DIRECTIONS =
Each line of the listing where the string "Mạnh" appears is to be identified and copied.

AVAILABLE DATA =
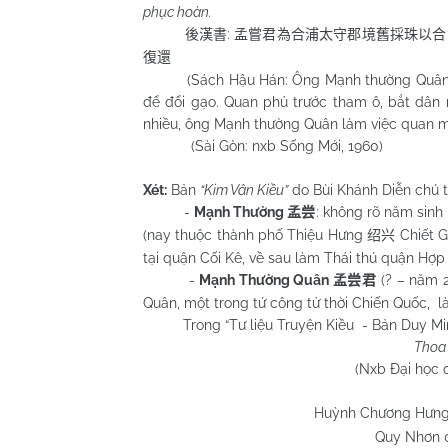
phục hoàn.
:
後漢書
孟嘗君為合浦太守郡境舊採珠以合
復還
(Sách Hậu Hán: Ông Mạnh thường Quân làm
để đổi gạo. Quan phủ trước tham ô, bắt dân 
nhiều, ông Mạnh thường Quân làm việc quan mộ
(Sài Gòn: nxb Sống Mới, 1960)
Xét:
Bản
“Kim Vân Kiều”
do Bùi Khánh Diễn chú 
-
Mạnh Thường
: không rõ năm sin
孟尝
(nay thuộc thành phố Thiệu Hưng
Chiết 
绍兴
tại quận Cối Kê, về sau làm Thái thú quận Hợp
-
Mạnh Thường Quân
(? – năm 
孟尝君
Quân, một trong tứ công tử thời Chiến Quốc, l
Trong “Tư liệu Truyện Kiều - Bản Duy Minh 
Thoa
(Nxb Đại học quốc gia H
Huỳnh Chương Hưn
Quy Nhơn 02/3/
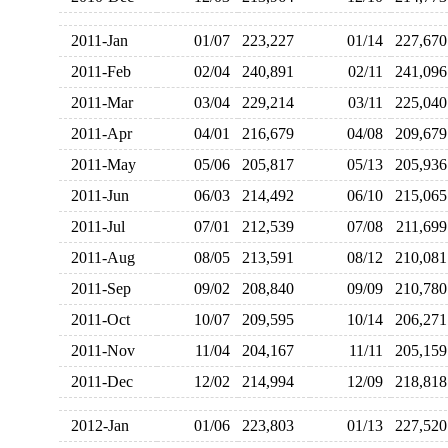
2011-Jan
01/07
223,227
01/14
227,6
2011-Feb
02/04
240,891
02/11
241,0
2011-Mar
03/04
229,214
03/11
225,0
2011-Apr
04/01
216,679
04/08
209,6
2011-May
05/06
205,817
05/13
205,9
2011-Jun
06/03
214,492
06/10
215,0
2011-Jul
07/01
212,539
07/08
211,6
2011-Aug
08/05
213,591
08/12
210,0
2011-Sep
09/02
208,840
09/09
210,7
2011-Oct
10/07
209,595
10/14
206,2
2011-Nov
11/04
204,167
11/11
205,1
2011-Dec
12/02
214,994
12/09
218,8
2012-Jan
01/06
223,803
01/13
227,5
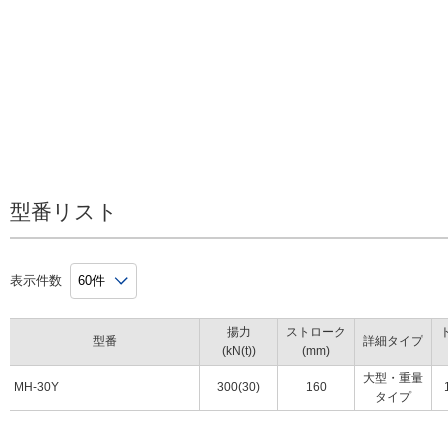
型番リスト
表示件数
揚力
ストローク
型番
詳細タイプ
(kN(t))
(mm)
大型・重量
MH-30Y
300(30)
160
タイプ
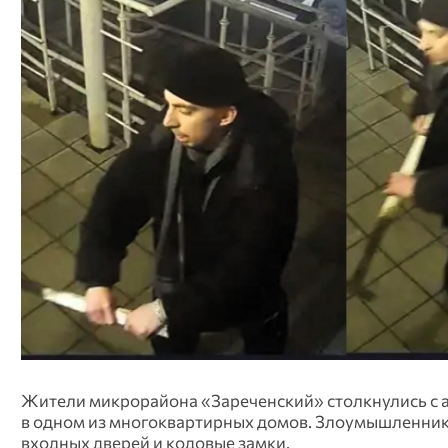
Жители микрорайона «Зареченский» столкнулись с 
в одном из многоквартирных домов. Злоумышленники
входных дверей и кодовые замки.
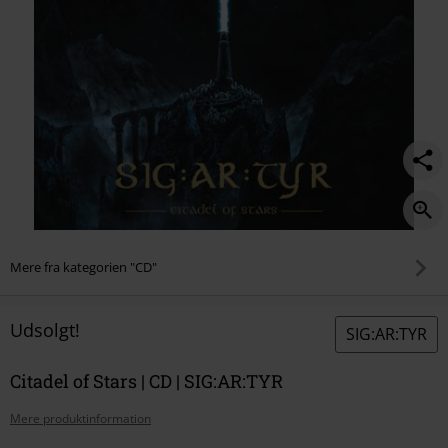
Mere fra kategorien "CD"
Udsolgt!
SIG:AR:TYR
Citadel of Stars | CD | SIG:AR:TYR
Mere produktinformation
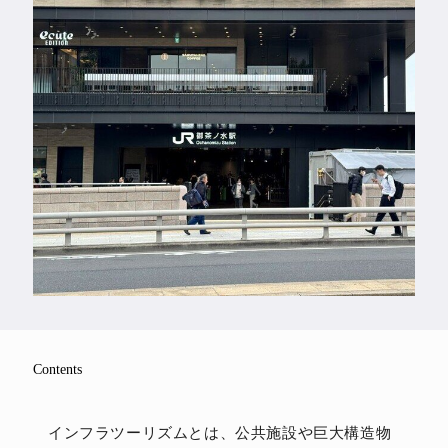
Feature
Series
Contents
インフラツーリズムとは、公共施設や巨大構造物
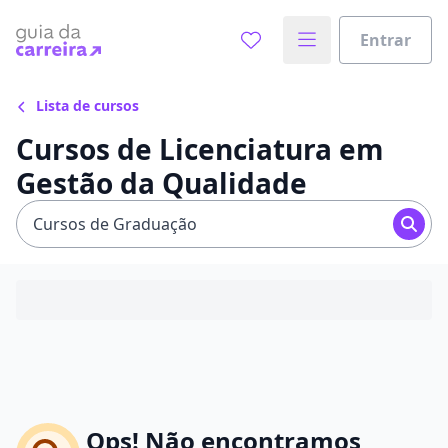
Entrar
Lista de cursos
Cursos de Licenciatura em
Gestão da Qualidade
Cursos de Graduação
Ops! Não encontramos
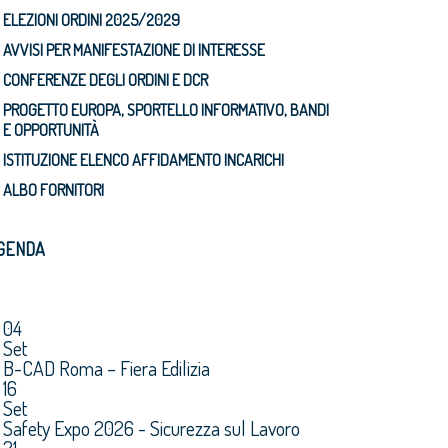
ELEZIONI ORDINI 2025/2029
AVVISI PER MANIFESTAZIONE DI INTERESSE
CONFERENZE DEGLI ORDINI E DCR
PROGETTO EUROPA, SPORTELLO INFORMATIVO, BANDI
E OPPORTUNITÀ
ISTITUZIONE ELENCO AFFIDAMENTO INCARICHI
ALBO FORNITORI
GENDA
04
Set
B-CAD Roma – Fiera Edilizia
16
Set
Safety Expo 2026 - Sicurezza sul Lavoro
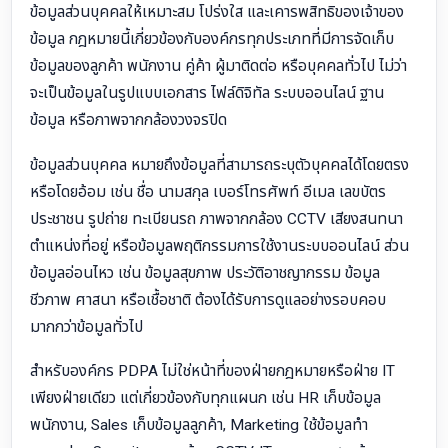
ข้อมูลส่วนบุคคลให้เหมาะสม โปร่งใส และเคารพสิทธิของเจ้าของ
ข้อมูล กฎหมายนี้เกี่ยวข้องกับองค์กรทุกประเภทที่มีการจัดเก็บ
ข้อมูลของลูกค้า พนักงาน คู่ค้า ผู้มาติดต่อ หรือบุคคลทั่วไป ไม่ว่า
จะเป็นข้อมูลในรูปแบบเอกสาร ไฟล์ดิจิทัล ระบบออนไลน์ ฐาน
ข้อมูล หรือภาพจากกล้องวงจรปิด
ข้อมูลส่วนบุคคล หมายถึงข้อมูลที่สามารถระบุตัวบุคคลได้โดยตรง
หรือโดยอ้อม เช่น ชื่อ นามสกุล เบอร์โทรศัพท์ อีเมล เลขบัตร
ประชาชน รูปถ่าย ทะเบียนรถ ภาพจากกล้อง CCTV เสียงสนทนา
ตำแหน่งที่อยู่ หรือข้อมูลพฤติกรรมการใช้งานระบบออนไลน์ ส่วน
ข้อมูลอ่อนไหว เช่น ข้อมูลสุขภาพ ประวัติอาชญากรรม ข้อมูล
ชีวภาพ ศาสนา หรือเชื้อชาติ ต้องได้รับการดูแลอย่างรอบคอบ
มากกว่าข้อมูลทั่วไป
สำหรับองค์กร PDPA ไม่ใช่หน้าที่ของฝ่ายกฎหมายหรือฝ่าย IT
เพียงฝ่ายเดียว แต่เกี่ยวข้องกับทุกแผนก เช่น HR เก็บข้อมูล
พนักงาน, Sales เก็บข้อมูลลูกค้า, Marketing ใช้ข้อมูลทำ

SOLUTION =
(Sách Hậu Hán: Ông Mạnh thường Quân làm
nhiều, ông Mạnh thường Quân làm việc quan mộ
Mạnh Thường
Mạnh Thường Quân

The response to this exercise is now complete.